L’autobiografia, quindi, è un impegno serio, non affatto assimilabile alla scrittura libera, brada. È la ricerca di una rappresentazione di sé che sia credibile innanzitutto a noi stessi e poi agli altri. L’alterità - ribadisce Demetrio - è sempre presente in autobiografia, anche solo come quell’ alter ego che ci chiede di conversare con noi stessi205.

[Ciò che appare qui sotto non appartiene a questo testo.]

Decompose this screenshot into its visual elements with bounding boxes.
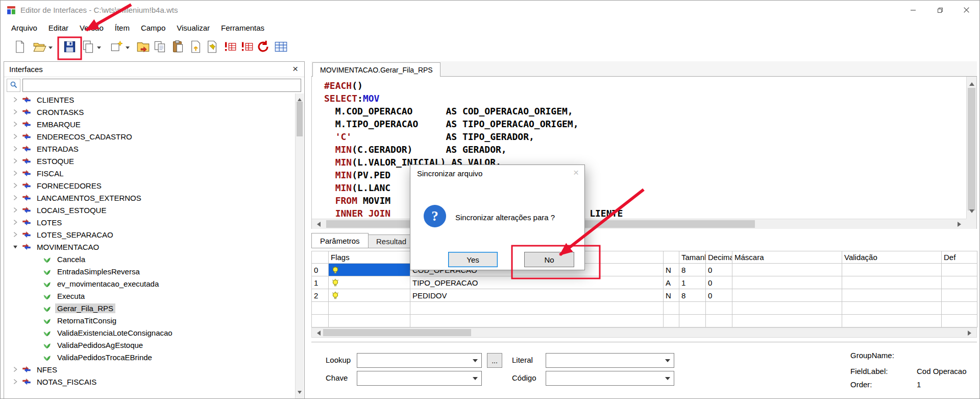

Scrivere rappresenta allo stesso tempo un soffermarsi su di sé e un muoversi verso un percorso dinamico e trasformativo; ed ancora, è scendere nell’interiorità di sé stessi senza però isolarsi e dimenticare le relazioni in cui siamo immersi. Infine, richiamando il titolo di un libro di Demetrio, si può affermare che un percorso autobiografico rappresenta un viaggio del sé nel mondo, mai pago, perciò errante.
203 Poggio B., Mi racconti una storia? Il metodo narrativo nelle scienze sociali, Carocci, Roma, 2004, pag. 63. 204 Demetrio D., Scritture erranti, op. cit., pag. 48.